WASHINGTON – Ditch the carpet, Aladdin. Tinkerbell and Dumbo? Your flights are grounded, too.
That’s because for the past decade, Disney World and Disneyland have benefited from a deal slipped into a 300-page spending bill that designates airspace above both parks as no-fly zones.
That means anyone caught trying to chopper into Cinderella’s castle could risk federal prosecution and jail time.
The no-fly zones were put in place ostensibly for security reasons following 9/11 but have stayed in place in what some say is a cleverly crafted plan by Disney to keep pesky aerial advertisers out of its pristine airspace.

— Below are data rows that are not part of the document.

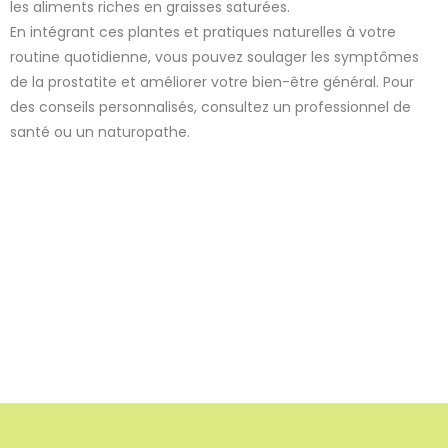
les aliments riches en graisses saturées.
En intégrant ces plantes et pratiques naturelles à votre
routine quotidienne, vous pouvez soulager les symptômes
de la prostatite et améliorer votre bien-être général. Pour
des conseils personnalisés, consultez un professionnel de
santé ou un naturopathe.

The zones over the Disney parks in Anaheim, Calif., and Orlando, Fla., work the same way as those imposed when the president travels, during air shows and during large sporting events. Only Disney’s zones are not temporary.
Backers of the no-fly zones argue that these areas should stay restricted because of the large crowds they draw. They also say that Disney is a major American attraction that deserves extra attention.
“We believe the airspace restrictions over large gathering places like sports stadiums and our theme parks continue to make sense for enhancing public safety,” a Disney spokeswoman told FoxNews.com in an email.
Not everyone is feeling the Disney magic.
Critics say the no-fly zones, which cover a three-mile radius in each of the parks, are only in place to prevent pilots from towing advertising banners over Disney. They also say the no-fly zones will do little in the event of an actual terrorist attack.
In 2003, a conservative Christian organization and an aerial advertising company sued Disney over its no-fly zone. In that particular case, the organization wanted the no-fly zones removed so it could fly banners protesting a gay festival being held in the area.